The type and quality of a cut is also an important factor in selecting gemstone jewelry. You'll quickly find that you have plenty of options, whether you're deciding between cuts of a sapphire for a pendant or types of diamond cuts for a wedding band—like a princess cut diamond or a round cut diamond. A well-chosen and well-executed cut can help enhance the beauty of a gemstone of any carat size by highlighting its color and luster.
The objectivity of rating gemstone cuts has been debated within the industry. No standards exist for colored gemstones; however, the Gemological Institute of America (GIA) has developed an evaluation system specifically for diamond cuts. That system grades these cuts among five categories: Excellent, Very Good, Good, Fair, or Poor.
Whether you're examining different diamond cuts or cuts of other gemstones, you can be your own judge of cut quality by comparing similar gemstones side by side. When a gemstone is cut skillfully, it will reveal consistent color and appear symmetrical. A good cut can also help conceal inclusions. You should also be able to see most of the carat weight when looking at it from above.
Gemstones can be cut in a wide variety of styles. Some cuts are more suited to particular gemstones and particular gemstone varieties than others. Read below for more details about specific cuts.

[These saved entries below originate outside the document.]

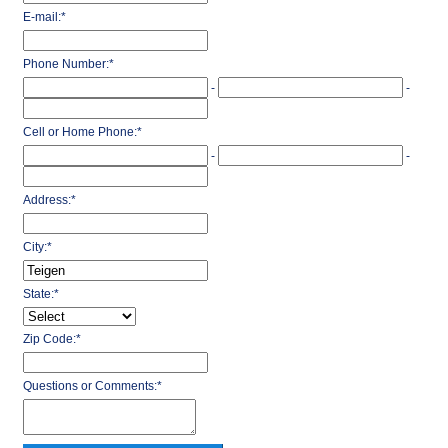
E-mail:
*
Phone Number:
*
-
-
Cell or Home Phone:
*
-
-
Address:
*
City:
*
State:
*
Zip Code:
*
Questions or Comments:
*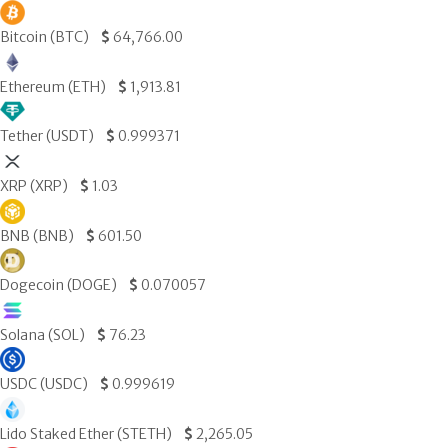
Bitcoin (BTC)
$
64,766.00
Ethereum (ETH)
$
1,913.81
Tether (USDT)
$
0.999371
XRP (XRP)
$
1.03
BNB (BNB)
$
601.50
Dogecoin (DOGE)
$
0.070057
Solana (SOL)
$
76.23
USDC (USDC)
$
0.999619
Lido Staked Ether (STETH)
$
2,265.05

Gemstones typically have flaws because of their natural formation process. Called inclusions or blemishes, these flaws may manifest themselves as cloudiness, as fractures, and in other forms. When it comes to evaluating a gemstone for clarity, it's important to consider the variety of the gemstone. It's tolerable for certain varieties of gemstones, like rubies, to have more inclusions than other varieties. Valuable and rare is the colored gemstone with few inclusions or none at all. Similarly, under 10x magnification, no diamond is perfect. Even those that are almost perfect are incredibly uncommon. While there are many diamond cuts and diamond shapes, whether you're examining a princess cut diamond or a cushion cut diamond, it's prudent to expect some degree of flaw in a diamond of any carat size.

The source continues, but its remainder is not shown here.